6th: John Dies At The End
Dave (Chase Williamson, “The Guest”) and the John of the title (Rob Mayes, “Enough Said”) are two doofus college dropouts who inadvertently discover a sinister plot afoot. It involves getting humans addicted to a new drug dubbed Soy Sauce. This drug can give people out of body experiences like no other, and after people use it they’re no longer the same.
Veteran genre director Don Coscarelli (the “Phantasm” series, “Bubba Ho-Tep”) has more success with the overall presentation than the story, which at its core is really rather conventional. But there’s so many interesting and completely off the wall details that “John Dies at the End” is still very entertaining. Not that it completely works; sometimes it does get tiresome. But there are good lines, tons of elaborate visual and creature effects, and generally amusing performances.
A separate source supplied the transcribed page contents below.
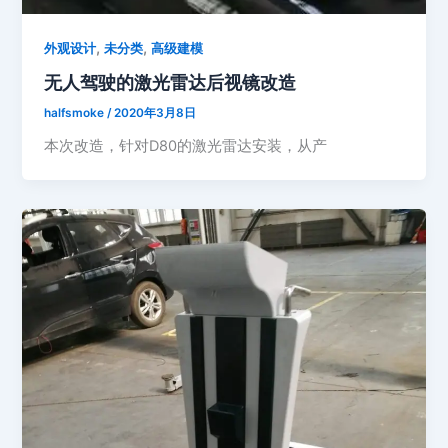
,
,
外观设计
未分类
高级建模
无人驾驶的激光雷达后视镜改造
halfsmoke
/
2020年3月8日
本次改造，针对D80的激光雷达安装，从产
Williamson does a decent job of basically “reacting” to a nonstop assortment of insanity, while some of the other actors have more of an opportunity to just let it rip.
There is a very funny cameo by a certain horror series star; Glynn Turman of “Cooley High”, “J.D.’s Revenge”, and “Gremlins” has one of his more substantial film roles in a while as a weary detective, and Daniel Roebuck (“River’s Edge”, Rob Zombie’s “Halloween” films) is hammy as a character named Largeman. Paul Giamatti, who also takes an executive producer credit, is fun as the reporter to whom Dave tells his story. Clancy Brown (“Highlander”, “The Shawshank Redemption“) likewise amuses in one of his more off the wall roles. And Doug Jones (“Hellboy”, “Pan’s Labyrinth”) is sufficiently creepy in his brief time on screen.
5th: Tucker & Dale vs. Evil
Dale and Tucker is a comedy of errors that see’s two harmless hillbillies mistaken for “Deliverance” style serial killers by a group of vacuous college students on vacation.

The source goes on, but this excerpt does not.